## WHAT THE EXERCISE ASKS
Restate word for word the lines of the material below, from the line with "Order Processing" to the line with "This elegant matchbox-style", both lines included, and no others.

## THE RECORDS
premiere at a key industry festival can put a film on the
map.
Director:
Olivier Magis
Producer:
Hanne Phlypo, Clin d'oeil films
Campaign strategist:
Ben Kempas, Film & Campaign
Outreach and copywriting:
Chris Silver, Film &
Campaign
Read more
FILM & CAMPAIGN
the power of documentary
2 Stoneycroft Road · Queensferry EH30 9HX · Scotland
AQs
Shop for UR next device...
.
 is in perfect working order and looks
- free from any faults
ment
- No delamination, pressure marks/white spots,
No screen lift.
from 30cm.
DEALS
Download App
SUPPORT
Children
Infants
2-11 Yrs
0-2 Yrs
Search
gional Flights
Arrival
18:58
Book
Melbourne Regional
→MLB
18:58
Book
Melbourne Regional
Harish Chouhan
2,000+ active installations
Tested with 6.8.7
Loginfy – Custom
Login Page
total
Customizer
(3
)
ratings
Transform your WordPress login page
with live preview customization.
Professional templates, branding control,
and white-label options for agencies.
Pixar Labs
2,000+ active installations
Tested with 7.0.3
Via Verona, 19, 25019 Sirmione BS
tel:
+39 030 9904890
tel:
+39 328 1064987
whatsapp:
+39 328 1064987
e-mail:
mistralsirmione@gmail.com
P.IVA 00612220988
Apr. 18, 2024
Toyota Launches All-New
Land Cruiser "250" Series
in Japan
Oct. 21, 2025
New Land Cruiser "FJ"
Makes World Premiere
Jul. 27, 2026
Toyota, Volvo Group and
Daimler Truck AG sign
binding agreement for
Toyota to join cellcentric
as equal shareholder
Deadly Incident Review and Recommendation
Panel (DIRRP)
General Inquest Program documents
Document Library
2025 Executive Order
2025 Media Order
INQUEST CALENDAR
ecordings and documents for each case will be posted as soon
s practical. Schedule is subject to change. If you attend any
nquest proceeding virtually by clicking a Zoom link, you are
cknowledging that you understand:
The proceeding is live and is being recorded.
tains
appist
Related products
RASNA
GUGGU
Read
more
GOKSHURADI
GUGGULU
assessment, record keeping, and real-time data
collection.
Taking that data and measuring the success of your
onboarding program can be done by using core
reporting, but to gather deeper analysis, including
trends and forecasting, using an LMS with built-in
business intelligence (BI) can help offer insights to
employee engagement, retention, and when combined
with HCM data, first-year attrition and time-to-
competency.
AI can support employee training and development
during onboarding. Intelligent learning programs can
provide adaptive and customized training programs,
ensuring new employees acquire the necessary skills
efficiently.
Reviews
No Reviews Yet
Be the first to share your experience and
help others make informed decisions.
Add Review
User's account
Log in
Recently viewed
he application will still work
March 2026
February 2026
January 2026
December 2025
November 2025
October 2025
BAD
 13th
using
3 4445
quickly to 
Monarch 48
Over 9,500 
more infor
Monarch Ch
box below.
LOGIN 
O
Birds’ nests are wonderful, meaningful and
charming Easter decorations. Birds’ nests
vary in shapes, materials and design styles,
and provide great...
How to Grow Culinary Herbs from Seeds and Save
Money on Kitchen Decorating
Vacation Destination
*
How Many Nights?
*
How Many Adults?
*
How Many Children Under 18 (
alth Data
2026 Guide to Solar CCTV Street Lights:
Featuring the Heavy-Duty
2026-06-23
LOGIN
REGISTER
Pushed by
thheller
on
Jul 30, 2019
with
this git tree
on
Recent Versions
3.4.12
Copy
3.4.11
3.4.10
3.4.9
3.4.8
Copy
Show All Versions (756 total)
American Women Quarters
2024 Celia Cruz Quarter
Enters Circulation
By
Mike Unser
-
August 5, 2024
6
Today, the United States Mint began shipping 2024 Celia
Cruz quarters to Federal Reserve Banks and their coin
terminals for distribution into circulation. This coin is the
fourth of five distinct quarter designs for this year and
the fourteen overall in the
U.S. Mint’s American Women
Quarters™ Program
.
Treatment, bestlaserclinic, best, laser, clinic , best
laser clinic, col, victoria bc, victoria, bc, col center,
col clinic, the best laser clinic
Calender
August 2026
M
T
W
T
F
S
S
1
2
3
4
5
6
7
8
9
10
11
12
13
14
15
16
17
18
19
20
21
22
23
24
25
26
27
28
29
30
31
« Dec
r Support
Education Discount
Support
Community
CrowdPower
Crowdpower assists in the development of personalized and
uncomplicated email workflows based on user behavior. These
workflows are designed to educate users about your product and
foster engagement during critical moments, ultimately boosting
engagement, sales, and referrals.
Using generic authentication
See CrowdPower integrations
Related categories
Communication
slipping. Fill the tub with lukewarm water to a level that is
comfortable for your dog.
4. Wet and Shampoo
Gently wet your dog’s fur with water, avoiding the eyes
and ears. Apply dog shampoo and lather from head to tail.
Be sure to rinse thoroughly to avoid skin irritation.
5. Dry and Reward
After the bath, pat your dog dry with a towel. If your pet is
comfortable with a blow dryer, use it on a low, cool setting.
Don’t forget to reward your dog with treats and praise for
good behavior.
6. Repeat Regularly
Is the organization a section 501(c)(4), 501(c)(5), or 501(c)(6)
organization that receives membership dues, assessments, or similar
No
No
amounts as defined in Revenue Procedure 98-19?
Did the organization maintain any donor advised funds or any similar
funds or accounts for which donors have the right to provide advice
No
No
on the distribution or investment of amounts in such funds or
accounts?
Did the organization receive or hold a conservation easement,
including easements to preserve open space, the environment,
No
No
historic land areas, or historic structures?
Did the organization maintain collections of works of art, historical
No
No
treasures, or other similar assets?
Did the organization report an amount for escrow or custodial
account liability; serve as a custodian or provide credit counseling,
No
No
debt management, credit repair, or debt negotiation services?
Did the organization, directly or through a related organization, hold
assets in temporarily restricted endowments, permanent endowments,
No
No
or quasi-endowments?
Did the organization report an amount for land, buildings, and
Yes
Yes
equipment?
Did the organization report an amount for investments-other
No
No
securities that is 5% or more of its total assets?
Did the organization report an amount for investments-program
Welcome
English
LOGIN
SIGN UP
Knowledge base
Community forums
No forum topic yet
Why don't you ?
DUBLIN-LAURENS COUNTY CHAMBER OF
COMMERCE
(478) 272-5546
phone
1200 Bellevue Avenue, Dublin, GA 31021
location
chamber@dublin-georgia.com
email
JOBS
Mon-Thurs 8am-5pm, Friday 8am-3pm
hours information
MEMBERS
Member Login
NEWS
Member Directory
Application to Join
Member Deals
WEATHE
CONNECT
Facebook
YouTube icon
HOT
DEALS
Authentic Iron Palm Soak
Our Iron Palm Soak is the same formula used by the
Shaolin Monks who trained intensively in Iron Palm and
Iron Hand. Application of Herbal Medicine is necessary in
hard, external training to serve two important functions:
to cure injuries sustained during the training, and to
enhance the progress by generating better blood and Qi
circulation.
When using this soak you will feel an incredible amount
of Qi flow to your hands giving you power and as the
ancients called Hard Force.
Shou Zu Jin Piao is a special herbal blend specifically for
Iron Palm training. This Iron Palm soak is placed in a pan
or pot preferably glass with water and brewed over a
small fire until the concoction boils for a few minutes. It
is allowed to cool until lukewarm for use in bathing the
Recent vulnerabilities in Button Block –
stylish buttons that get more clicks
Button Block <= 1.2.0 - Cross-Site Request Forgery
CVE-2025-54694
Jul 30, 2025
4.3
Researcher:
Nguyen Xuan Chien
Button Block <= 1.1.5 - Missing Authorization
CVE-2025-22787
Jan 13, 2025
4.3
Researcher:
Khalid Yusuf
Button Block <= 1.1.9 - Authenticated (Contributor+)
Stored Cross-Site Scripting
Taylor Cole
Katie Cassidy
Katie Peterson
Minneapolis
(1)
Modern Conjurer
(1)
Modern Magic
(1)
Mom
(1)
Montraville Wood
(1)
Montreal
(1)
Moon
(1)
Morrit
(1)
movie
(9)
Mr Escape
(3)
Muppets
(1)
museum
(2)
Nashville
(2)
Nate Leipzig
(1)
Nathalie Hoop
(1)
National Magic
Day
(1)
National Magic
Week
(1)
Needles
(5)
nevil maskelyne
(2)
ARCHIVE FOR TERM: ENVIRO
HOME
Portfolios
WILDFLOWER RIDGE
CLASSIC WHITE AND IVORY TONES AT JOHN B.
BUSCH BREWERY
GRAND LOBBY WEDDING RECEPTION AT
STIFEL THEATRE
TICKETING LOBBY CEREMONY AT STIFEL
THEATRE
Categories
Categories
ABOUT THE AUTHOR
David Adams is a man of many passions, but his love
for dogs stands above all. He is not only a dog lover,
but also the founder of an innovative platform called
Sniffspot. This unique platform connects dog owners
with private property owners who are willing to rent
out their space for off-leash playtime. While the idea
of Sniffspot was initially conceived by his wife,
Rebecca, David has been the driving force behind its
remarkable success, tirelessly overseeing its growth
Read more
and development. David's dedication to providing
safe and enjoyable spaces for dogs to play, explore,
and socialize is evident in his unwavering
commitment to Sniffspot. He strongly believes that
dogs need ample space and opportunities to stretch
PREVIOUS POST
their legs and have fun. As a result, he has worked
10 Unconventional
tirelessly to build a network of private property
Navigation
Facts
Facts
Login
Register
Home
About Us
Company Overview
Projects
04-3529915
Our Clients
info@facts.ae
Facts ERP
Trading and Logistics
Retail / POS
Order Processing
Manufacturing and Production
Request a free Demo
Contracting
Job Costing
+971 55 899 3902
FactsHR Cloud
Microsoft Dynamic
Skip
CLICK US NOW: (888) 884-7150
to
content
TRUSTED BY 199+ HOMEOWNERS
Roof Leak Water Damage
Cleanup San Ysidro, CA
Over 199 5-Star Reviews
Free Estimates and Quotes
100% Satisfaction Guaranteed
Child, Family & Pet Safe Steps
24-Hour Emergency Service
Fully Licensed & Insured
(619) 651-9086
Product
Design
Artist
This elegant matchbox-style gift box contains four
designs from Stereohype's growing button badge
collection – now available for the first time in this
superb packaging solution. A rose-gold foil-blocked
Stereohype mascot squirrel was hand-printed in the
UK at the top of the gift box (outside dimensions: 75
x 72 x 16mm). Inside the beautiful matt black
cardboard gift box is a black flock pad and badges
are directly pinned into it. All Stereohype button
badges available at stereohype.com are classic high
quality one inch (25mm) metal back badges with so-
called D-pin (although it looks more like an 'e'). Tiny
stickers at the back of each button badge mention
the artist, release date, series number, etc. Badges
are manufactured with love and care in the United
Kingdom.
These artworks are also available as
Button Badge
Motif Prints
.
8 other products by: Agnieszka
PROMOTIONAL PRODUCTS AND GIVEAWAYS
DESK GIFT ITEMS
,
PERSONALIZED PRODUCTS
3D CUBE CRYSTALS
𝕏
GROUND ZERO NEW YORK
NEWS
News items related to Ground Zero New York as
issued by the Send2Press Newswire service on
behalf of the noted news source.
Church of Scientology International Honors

## TASK ANSWER
Order Processing
Manufacturing and Production
Request a free Demo
Contracting
Job Costing
+971 55 899 3902
FactsHR Cloud
Microsoft Dynamic
Skip
CLICK US NOW: (888) 884-7150
to
content
TRUSTED BY 199+ HOMEOWNERS
Roof Leak Water Damage
Cleanup San Ysidro, CA
Over 199 5-Star Reviews
Free Estimates and Quotes
100% Satisfaction Guaranteed
Child, Family & Pet Safe Steps
24-Hour Emergency Service
Fully Licensed & Insured
(619) 651-9086
Product
Design
Artist
This elegant matchbox-style gift box contains four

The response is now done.